SPECIAL_NAMES_NUMBERS = dict([ (val, key) for (key, val) in config_fr.SPECIAL_NUMBERS_NAMES.items() \
                               if key not in ['80', '90', '70'] ])
 
NAMES_TEN_POWERS = {}
THE_BIGGEST_NUMBER = {}
THE_TEN_POWERS = {}
 
for oneConvention in config_fr.TEN_POWERS_NAMES:
    NAMES_TEN_POWERS[oneConvention] = {}
    THE_TEN_POWERS[oneConvention] = ['100']
 
    for (key, val) in config_fr.TEN_POWERS_NAMES[oneConvention].items():
        NAMES_TEN_POWERS[oneConvention][val] = '1' + '0'*key
        THE_TEN_POWERS[oneConvention].append('1' + '0'*key)
 
# We have to sort the powers from the smaller to the bigger.

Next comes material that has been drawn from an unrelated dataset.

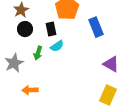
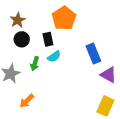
blue rectangle: (96, 27) -> (93, 53), moved
orange arrow: (30, 90) -> (27, 101), turned -42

    THE_TEN_POWERS[oneConvention] = sorted( THE_TEN_POWERS[oneConvention],
                                            key=(lambda x: len(x)) )
 
    THE_BIGGEST_NUMBER[oneConvention] = THE_TEN_POWERS[oneConvention][-1]
 
# We  must import integerToWords_fr after config_fr because
# SPECIAL_NUMBERS_NAMES is changed in integerToWords_fr.

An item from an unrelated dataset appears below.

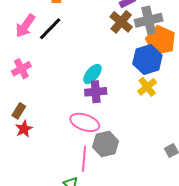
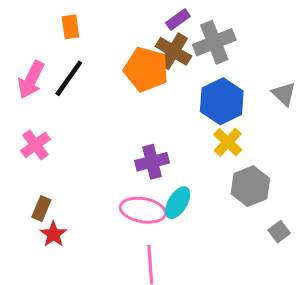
orange pentagon: (161, 40) -> (146, 69), moved
cyan ellipse: (92, 74) -> (178, 203), moved
gray hexagon: (106, 144) -> (250, 186), moved

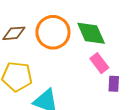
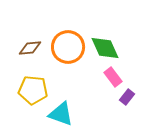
purple rectangle: (114, 84) -> (127, 97), turned 35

import integerToWords_fr # We need this to indicate errors...
 
 
###############
# THE FUNCTIONS
 
def wellFormattedTextWithDigits(text):
# Source : http://www.developpez.net/forums/d867083/autres-langages/python-zope/general-python/nettoyer-espaces-regex
    return list( map(lambda x: x.replace(' ',''),re.findall('(\d[\d ]*|[^ \d-]+)',text)) )
 
 
def printer(text, allowMistype = False, allowNumber = False, convention = "everyday"):
    """
    If sympaMode = True, then we try to find the closest word possible
    when mistyping are done. For example 'katr" will be seen as "quatre".
 
    **NOTE :** this functionnality is the work of the module 'difflib'.
    """
    if convention not in NAMES_TEN_POWERS:
        raise ValueError('convention = "' + str(convention) + '" is unknown.')
 
    text = text.lower()
 
    if allowNumber:
# "3456 7890" must become "34567890".
        theWords = wellFormattedTextWithDigits(text)
    else:
        theWords = text.replace('-', ' ').split()
 
# We verify that the names used are allowed.
    names_ten_powers = NAMES_TEN_POWERS[convention]
 
    for index, oneWord in enumerate(theWords):
# "cents", "millions",... must be seen as "cent", "million",...
#
# WARNING ! "trois" must stay "trois"
        if oneWord[-1] == 's' and oneWord != 'trois':
            oneWord = oneWord[:-1]
            weCleanAnS = True # Only for error detected.
        else:
            weCleanAnS = False
 
# WARNING ! "trente et un milliards de milliards"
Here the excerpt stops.